# RNN Recurrent Neural Networks
### From scratch

FFNN

$ \large h_t = \sigma_h(W_h x_t + b_h) $  
$ \large o_t = \sigma_h(W_o h_t + b_o) $

TDNN

$ \large h_t = \sigma_h(W_h x_t + V x_{t-1} + b_h) $  
$ \large o_t = \sigma_h(W_o h_t + b_o) $

Elman RNN

$ \large h_t = \sigma_h(W_h x_t + V h_{t-1} + b_h) $  
$ \large o_t = \sigma_h(W_o h_t + b_o) $

Jordan RNN

$ \large h_t = \sigma_h(W_h x_t + V o_{t-1} + b_h) $  
$ \large o_t = \sigma_h(W_o h_t + b_o) $

## Imports

In [9]:
import numpy as np
import csv
import numpy as np
import itertools
from datetime import datetime
import sys
import nltk
#nltk.download('punkt')

## 1. Activation functions

$ \large s = \frac{1}{1 + e^{-x}} \qquad t = \frac{e^x - e^{-x}}{e^x + e^{-x}}$

In [10]:
class Sigmoid:

    def forward(self, x): 
        return 1.0 / (1.0 + np.exp(-x))

    def backward(self, x, topDiff):
        output = self.forward(x)
        return (1.0 - output) * output * topDiff

class Tanh:

    def forward(self, x):
        return np.tanh(x)

    def backward(self, x, topDiff):
        output = self.forward(x)
        return (1.0 - np.square(output)) * topDiff

## 2. Gates

In [11]:
class AddGate:

    def forward(self, x1, x2):
        return x1 + x2

    def backward(self, x1, x2, dz):
        dx1 = dz * np.ones_like(x1)
        dx2 = dz * np.ones_like(x2)
        return dx1, dx2

class MultiplyGate:

    def forward(self,W, x):
        return np.dot(W, x)

    def backward(self, W, x, dz):
        dW = np.asarray(np.dot(np.transpose(np.asmatrix(dz)), np.asmatrix(x)))
        dx = np.dot(np.transpose(W), dz)
        return dW, dx

## 3. Layers

In [20]:
class Layer:

    def __init__(self):
        self.mulGate = MultiplyGate()
        self.addGate = AddGate()
        self.activation = Tanh()

    def forward(self, x, prev, U, W, V):
        self.mulu = self.mulGate.forward(U, x)
        self.mulw = self.mulGate.forward(W, prev)
        self.add = self.addGate.forward(self.mulw, self.mulu)
        self.s = self.activation.forward(self.add)
        self.mulv = self.mulGate.forward(V, self.s)
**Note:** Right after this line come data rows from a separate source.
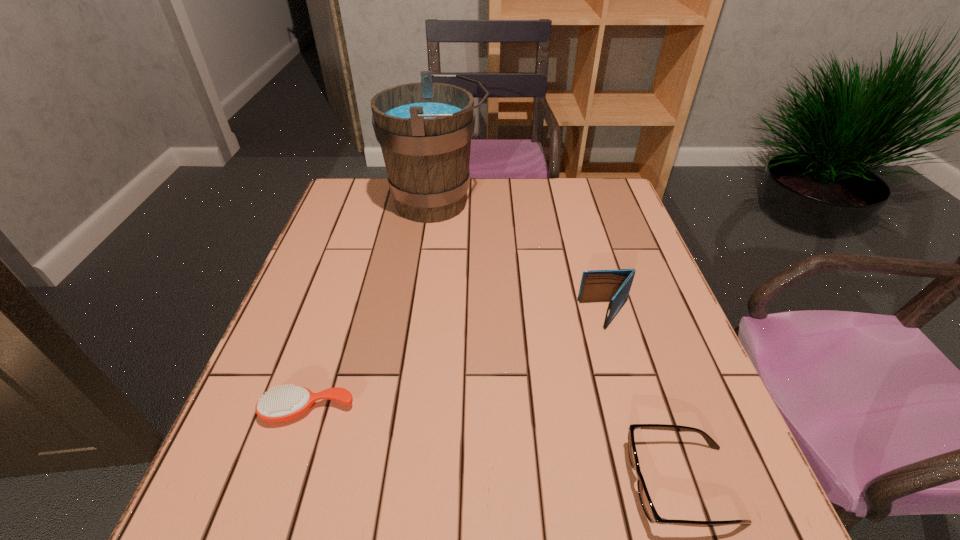 Locate which object is the closest to the third farthest object. Please provide its 2D coordinates. Your answer should be formatted as a tuple, i.e. [(x, y)], where the tuple contains the x and y coordinates of a point satisfying the conditions above.

[(646, 502)]

The height and width of the screenshot is (540, 960). In order to click on object that can be found as the second closest to the third farthest object in this screenshot , I will do `click(614, 286)`.

Locate an element on the screen. The height and width of the screenshot is (540, 960). free space that satisfies the following two spatial constraints: 1. on the exterior surface of the wallet; 2. on the front side of the hairbrush is located at coordinates (634, 410). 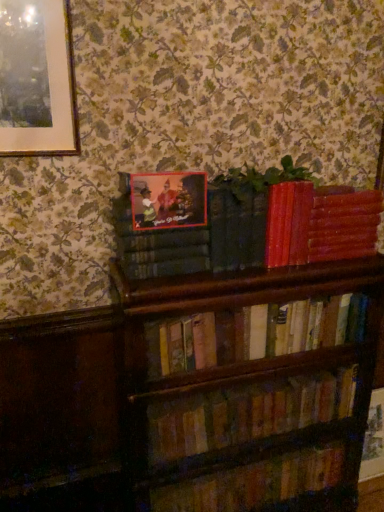 Question: Is matte plastic picture frame at upper center to the right of smooth red book at upper right, acting as the 4th book starting from the bottom, from the viewer's perspective?

Choices:
 (A) no
 (B) yes

Answer: (A)

Question: Is smooth red book at upper right, the 1th book from the top, surrounded by matte plastic picture frame at upper center?

Choices:
 (A) no
 (B) yes

Answer: (A)

Question: Is matte plastic picture frame at upper center far away from smooth red book at upper right, the 1th book from the top?

Choices:
 (A) no
 (B) yes

Answer: (A)

Question: Considering the relative sizes of matte plastic picture frame at upper center and smooth red book at upper right, acting as the 4th book starting from the bottom, in the image provided, is matte plastic picture frame at upper center thinner than smooth red book at upper right, acting as the 4th book starting from the bottom,?

Choices:
 (A) no
 (B) yes

Answer: (B)

Question: Can you confirm if matte plastic picture frame at upper center is wider than smooth red book at upper right, the 1th book from the top?

Choices:
 (A) no
 (B) yes

Answer: (A)

Question: Does matte plastic picture frame at upper center lie in front of smooth red book at upper right, acting as the 4th book starting from the bottom?

Choices:
 (A) no
 (B) yes

Answer: (B)

Question: From a real-world perspective, is green matte plant at upper center positioned under wooden bookshelf at lower center, the 3th book positioned from the top, based on gravity?

Choices:
 (A) no
 (B) yes

Answer: (A)

Question: Does green matte plant at upper center have a greater height compared to wooden bookshelf at lower center, arranged as the second book when ordered from the bottom?

Choices:
 (A) no
 (B) yes

Answer: (A)

Question: From the image's perspective, is green matte plant at upper center on wooden bookshelf at lower center, the 3th book positioned from the top?

Choices:
 (A) yes
 (B) no

Answer: (A)

Question: From a real-world perspective, is green matte plant at upper center over wooden bookshelf at lower center, the 3th book positioned from the top?

Choices:
 (A) no
 (B) yes

Answer: (B)

Question: Does green matte plant at upper center have a smaller size compared to wooden bookshelf at lower center, the 3th book positioned from the top?

Choices:
 (A) yes
 (B) no

Answer: (A)

Question: Is green matte plant at upper center bigger than wooden bookshelf at lower center, the 3th book positioned from the top?

Choices:
 (A) no
 (B) yes

Answer: (A)

Question: Does wooden book at lower center, which ranks as the first book in bottom-to-top order, have a larger size compared to wooden bookshelf at center, the second book viewed from the top?

Choices:
 (A) yes
 (B) no

Answer: (B) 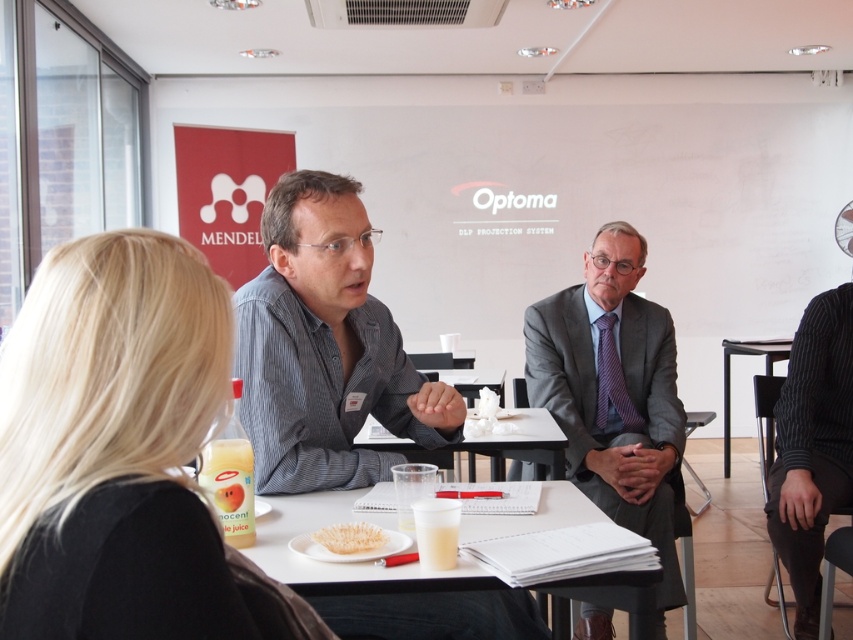 You are attending a conference and notice two people at the front of the room. One has blonde hair at upper left and the other is wearing a gray suit at center. Which person has a thinner appearance?

The blonde hair at upper left is thinner than the gray suit at center, so the person with blonde hair at upper left has a thinner appearance.

Consider the image. You are attending a conference and need to present your slides. You see the blonde hair at upper left and the white paper at center. Which object is closer to the left side of the table?

The blonde hair at upper left is closer to the left side of the table since it is positioned on the left side of the white paper at center.

You are attending a conference in the room described. You need to determine if the blonde hair at upper left can fit under the black plastic table at lower right without bending. Can it?

The blonde hair at upper left is not as tall as the black plastic table at lower right, so it can fit under the table without bending.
    def backward(self, x, prev, U, W, V, diff, dmulv):
        self.forward(x, prev, U, W, V)
        dV, dsv = self.mulGate.backward(V, self.s, dmulv)
        ds = dsv + diff
        dadd = self.activation.backward(self.add, ds)
        dmulw, dmulu = self.addGate.backward(self.mulw, self.mulu, dadd)
        dW, dprev = self.mulGate.backward(W, prev, dmulw)
        dU, dx = self.mulGate.backward(U, x, dmulu)
        return (dprev, dU, dW, dV)

## 4. Output

In [21]:
class Softmax:

    def predict(self, x):
        exp_scores = np.exp(x)
        return exp_scores / np.sum(exp_scores)

    def loss(self, x, y):
        probs = self.predict(x)
        return -np.log(probs[y])

    def diff(self, x, y):
        probs = self.predict(x)
        probs[y] -= 1.0
        return probs

## 5. RNN

In [22]:
class RNN:

    def __init__(self, wordDim, nHid=100, bpttTrunc=4):
        self.wordDim = wordDim
        self.nHid = nHid
        self.bpttTrunc = bpttTrunc
        self.U = np.random.uniform(-np.sqrt(1. / wordDim), np.sqrt(1. / wordDim), (nHid, wordDim))
        self.W = np.random.uniform(-np.sqrt(1. / nHid), np.sqrt(1. / nHid), (nHid, nHid))
        self.V = np.random.uniform(-np.sqrt(1. / nHid), np.sqrt(1. / nHid), (wordDim, nHid))
     
    # Forward propagation (predicting word probabilities) i.e. x = [0, 179, 341, 416], then its y = [179, 341, 416, 1]
    def Forward(self, x):
        T = len(x) # total number of time steps
        layers = []
        prev = np.zeros(self.nHid)
        for t in range(T):
            layer = Layer()
            input = np.zeros(self.wordDim)
            input[x[t]] = 1
            layer.forward(input, prev, self.U, self.W, self.V)
            prev = layer.s
            layers.append(layer)
        return layers

    def Predict(self, x):
        output = Softmax()
        layers = self.Forward(x)
        return [np.argmax(output.predict(layer.mulv)) for layer in layers]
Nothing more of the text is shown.